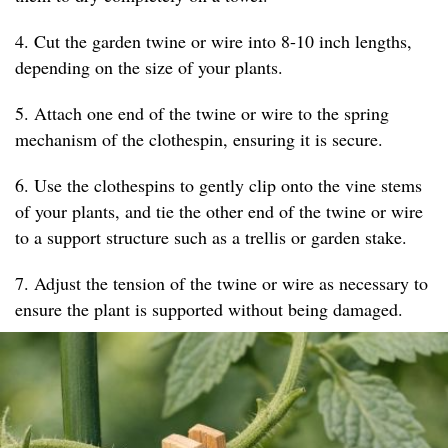
4. Cut the garden twine or wire into 8-10 inch lengths,
depending on the size of your plants.
5. Attach one end of the twine or wire to the spring
mechanism of the clothespin, ensuring it is secure.
6. Use the clothespins to gently clip onto the vine stems
of your plants, and tie the other end of the twine or wire
to a support structure such as a trellis or garden stake.
7. Adjust the tension of the twine or wire as necessary to
ensure the plant is supported without being damaged.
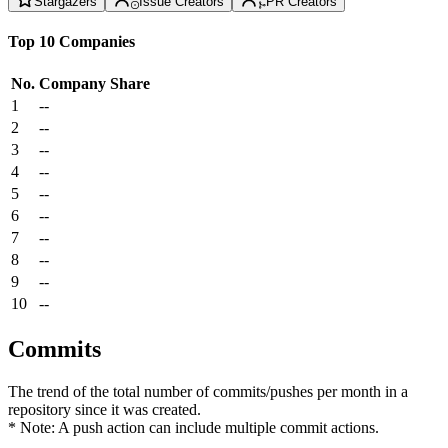
Stargazers
Issue Creators
PR Creators
Top 10 Companies
No.
Company
Share
1
--
2
--
3
--
4
--
5
--
6
--
7
--
8
--
9
--
10
--
Commits
The trend of the total number of commits/pushes per month in a
repository since it was created.
* Note: A push action can include multiple commit actions.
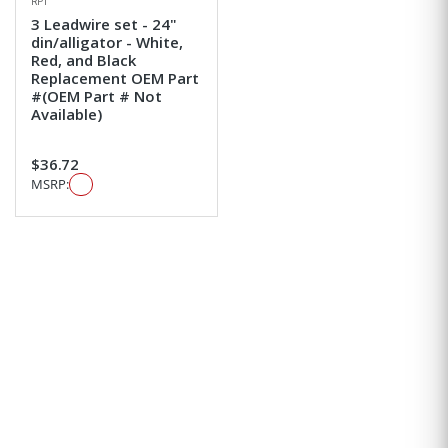
RPI
3 Leadwire set - 24"
din/alligator - White,
Red, and Black
Replacement OEM Part
#(OEM Part # Not
Available)
$36.72
MSRP:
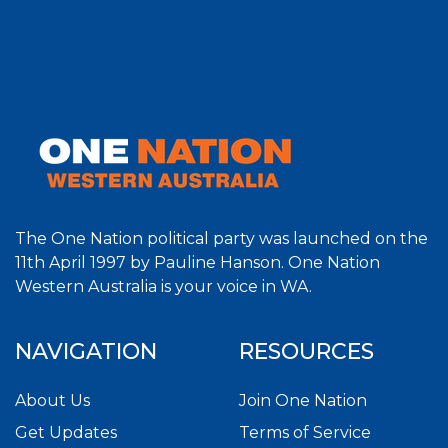
The One Nation political party was launched on the
11th April 1997 by Pauline Hanson. One Nation
Western Australia is your voice in WA.
NAVIGATION
RESOURCES
About Us
Join One Nation
Get Updates
Terms of Service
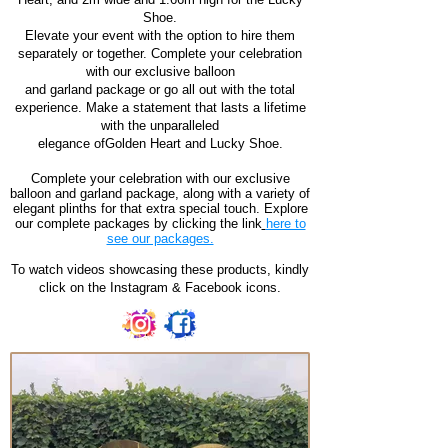
Shoe.
Elevate your event with the option to hire them
separately or together. Complete your celebration
with our exclusive balloon
and garland package or go all out with the total
experience. Make a statement that lasts a lifetime
with the unparalleled
elegance ofGolden Heart and Lucky Shoe.
Complete your celebration with our exclusive
balloon and garland package, along with a variety of
elegant plinths for that extra special touch. Explore
our complete packages by clicking the link
here to
see our packages.
To watch videos showcasing these products, kindly
click on the Instagram & Facebook icons.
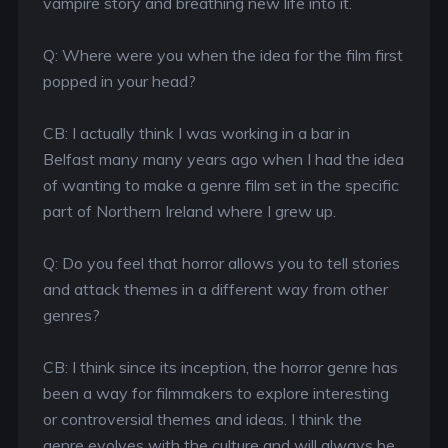
vampire story and breathing new life into it.
Q: Where were you when the idea for the film first
popped in your head?
CB: I actually think I was working in a bar in
Belfast many many years ago when I had the idea
of wanting to make a genre film set in the specific
part of Northern Ireland where I grew up.
Q: Do you feel that horror allows you to tell stories
and attack themes in a different way from other
genres?
CB: I think since its inception, the horror genre has
been a way for filmmakers to explore interesting
or controversial themes and ideas. I think the
genre evolves with the culture and will always be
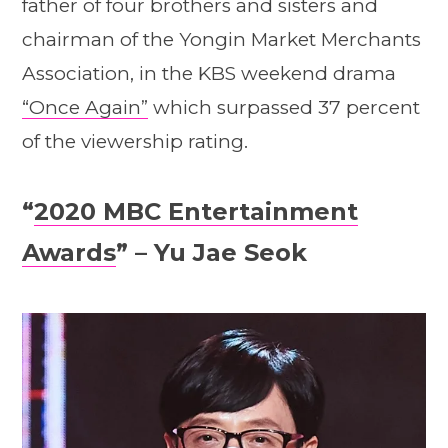
father of four brothers and sisters and
chairman of the Yongin Market Merchants
Association, in the KBS weekend drama
“Once Again”
which surpassed 37 percent
of the viewership rating.
“
2020 MBC Entertainment
Awards
” – Yu Jae Seok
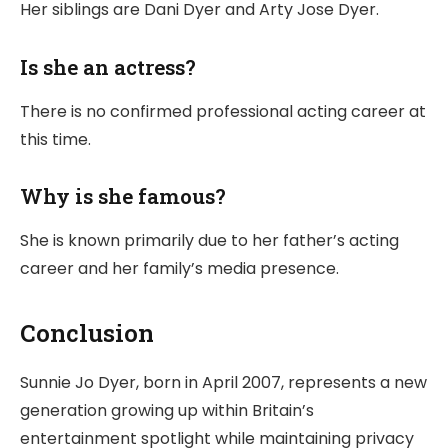
Her siblings are Dani Dyer and Arty Jose Dyer.
Is she an actress?
There is no confirmed professional acting career at
this time.
Why is she famous?
She is known primarily due to her father’s acting
career and her family’s media presence.
Conclusion
Sunnie Jo Dyer, born in April 2007, represents a new
generation growing up within Britain’s
entertainment spotlight while maintaining privacy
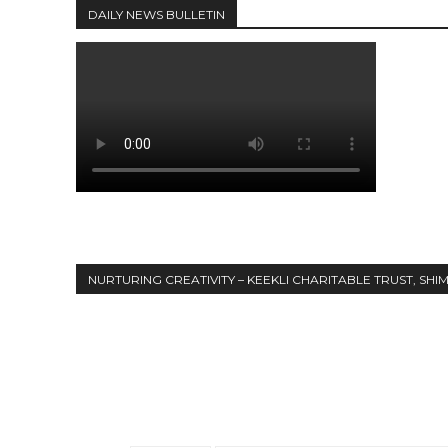
DAILY NEWS BULLETIN
NURTURING CREATIVITY – KEEKLI CHARITABLE TRUST, SHI
Share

# What you should do
Excluding the pictures, transcribe each entry above word for word.

# Output below
4. Cut the garden twine or wire into 8-10 inch lengths,
depending on the size of your plants.
5. Attach one end of the twine or wire to the spring
mechanism of the clothespin, ensuring it is secure.
6. Use the clothespins to gently clip onto the vine stems
of your plants, and tie the other end of the twine or wire
to a support structure such as a trellis or garden stake.
7. Adjust the tension of the twine or wire as necessary to
ensure the plant is supported without being damaged.
Stargazers
Issue Creators
PR Creators
Top 10 Companies
No.
Company
Share
1
--
2
--
3
--
4
--
5
--
6
--
7
--
8
--
9
--
10
--
Commits
The trend of the total number of commits/pushes per month in a
repository since it was created.
* Note: A push action can include multiple commit actions.
RPI
3 Leadwire set - 24"
din/alligator - White,
Red, and Black
Replacement OEM Part
#(OEM Part # Not
Available)
$36.72
MSRP:
The One Nation political party was launched on the
11th April 1997 by Pauline Hanson. One Nation
Western Australia is your voice in WA.
NAVIGATION
RESOURCES
About Us
Join One Nation
Get Updates
Terms of Service
Shoe.
Elevate your event with the option to hire them
separately or together. Complete your celebration
with our exclusive balloon
and garland package or go all out with the total
experience. Make a statement that lasts a lifetime
with the unparalleled
elegance ofGolden Heart and Lucky Shoe.
Complete your celebration with our exclusive
balloon and garland package, along with a variety of
elegant plinths for that extra special touch. Explore
our complete packages by clicking the link
here to
see our packages.
To watch videos showcasing these products, kindly
click on the Instagram & Facebook icons.
vampire story and breathing new life into it.
Q: Where were you when the idea for the film first
popped in your head?
CB: I actually think I was working in a bar in
Belfast many many years ago when I had the idea
of wanting to make a genre film set in the specific
part of Northern Ireland where I grew up.
Q: Do you feel that horror allows you to tell stories
and attack themes in a different way from other
genres?
CB: I think since its inception, the horror genre has
been a way for filmmakers to explore interesting
or controversial themes and ideas. I think the
genre evolves with the culture and will always be
father of four brothers and sisters and
chairman of the Yongin Market Merchants
Association, in the KBS weekend drama
“Once Again”
which surpassed 37 percent
of the viewership rating.
“
2020 MBC Entertainment
Awards
” – Yu Jae Seok
Her siblings are Dani Dyer and Arty Jose Dyer.
Is she an actress?
There is no confirmed professional acting career at
this time.
Why is she famous?
She is known primarily due to her father’s acting
career and her family’s media presence.
Conclusion
Sunnie Jo Dyer, born in April 2007, represents a new
generation growing up within Britain’s
entertainment spotlight while maintaining privacy
DAILY NEWS BULLETIN
NURTURING CREATIVITY – KEEKLI CHARITABLE TRUST, SHI
Share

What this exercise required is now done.